(Transcribed page contents)
____________________
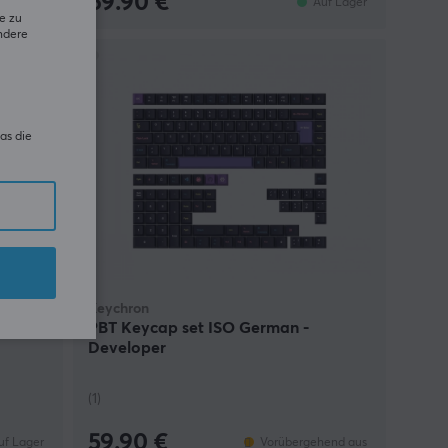
69.90 €
uf Lager
Auf Lager
e zu
ndere
as die
Keychron
PBT Keycap set ISO German -
Developer
(1)
59.90 €
uf Lager
Vorübergehend aus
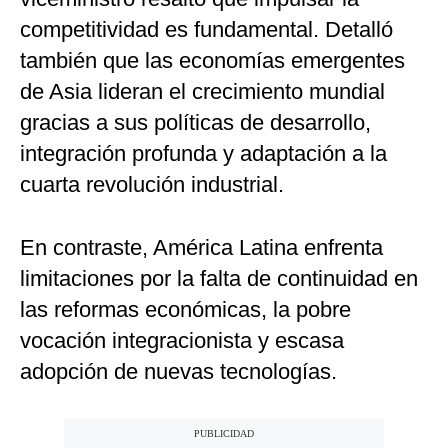
competitividad es fundamental. Detalló
también que las economías emergentes
de Asia lideran el crecimiento mundial
gracias a sus políticas de desarrollo,
integración profunda y adaptación a la
cuarta revolución industrial.
En contraste, América Latina enfrenta
limitaciones por la falta de continuidad en
las reformas económicas, la pobre
vocación integracionista y escasa
adopción de nuevas tecnologías.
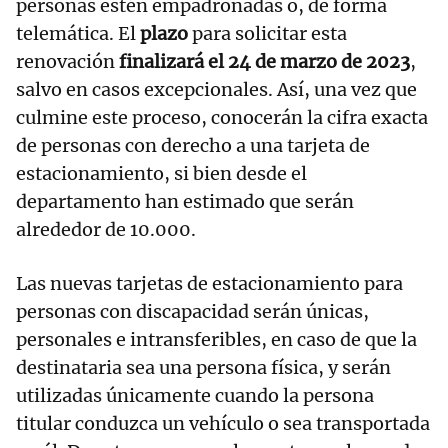
personas estén empadronadas o, de forma
telemática. El
plazo
para solicitar esta
renovación
finalizará el 24 de marzo de 2023
,
salvo en casos excepcionales. Así, una vez que
culmine este proceso, conocerán la cifra exacta
de personas con derecho a una tarjeta de
estacionamiento, si bien desde el
departamento han estimado que serán
alrededor de 10.000.
Las nuevas tarjetas de estacionamiento para
personas con discapacidad serán únicas,
personales e intransferibles, en caso de que la
destinataria sea una persona física, y serán
utilizadas únicamente cuando la persona
titular conduzca un vehículo o sea transportada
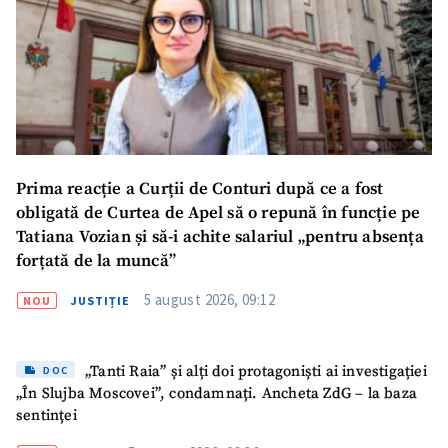
Prima reacție a Curții de Conturi după ce a fost
obligată de Curtea de Apel să o repună în funcție pe
Tatiana Vozian și să-i achite salariul „pentru absența
forțată de la muncă”
5 august 2026, 09:12
NOU
JUSTIȚIE
„Tanti Raia” și alți doi protagoniști ai investigației
DOC
„În Slujba Moscovei”, condamnați. Ancheta ZdG – la baza
sentinței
____________________
_How to complete this task:_ Repeat each record exactly as shown above, dropping all images.

_Task result:_
69.90 €
uf Lager
Auf Lager
e zu
ndere
as die
Keychron
PBT Keycap set ISO German -
Developer
(1)
59.90 €
uf Lager
Vorübergehend aus
competitividad es fundamental. Detalló
también que las economías emergentes
de Asia lideran el crecimiento mundial
gracias a sus políticas de desarrollo,
integración profunda y adaptación a la
cuarta revolución industrial.
En contraste, América Latina enfrenta
limitaciones por la falta de continuidad en
las reformas económicas, la pobre
vocación integracionista y escasa
adopción de nuevas tecnologías.
personas estén empadronadas o, de forma
telemática. El
plazo
para solicitar esta
renovación
finalizará el 24 de marzo de 2023
,
salvo en casos excepcionales. Así, una vez que
culmine este proceso, conocerán la cifra exacta
de personas con derecho a una tarjeta de
estacionamiento, si bien desde el
departamento han estimado que serán
alrededor de 10.000.
Las nuevas tarjetas de estacionamiento para
personas con discapacidad serán únicas,
personales e intransferibles, en caso de que la
destinataria sea una persona física, y serán
utilizadas únicamente cuando la persona
titular conduzca un vehículo o sea transportada
Prima reacție a Curții de Conturi după ce a fost
obligată de Curtea de Apel să o repună în funcție pe
Tatiana Vozian și să-i achite salariul „pentru absența
forțată de la muncă”
5 august 2026, 09:12
NOU
JUSTIȚIE
„Tanti Raia” și alți doi protagoniști ai investigației
DOC
„În Slujba Moscovei”, condamnați. Ancheta ZdG – la baza
sentinței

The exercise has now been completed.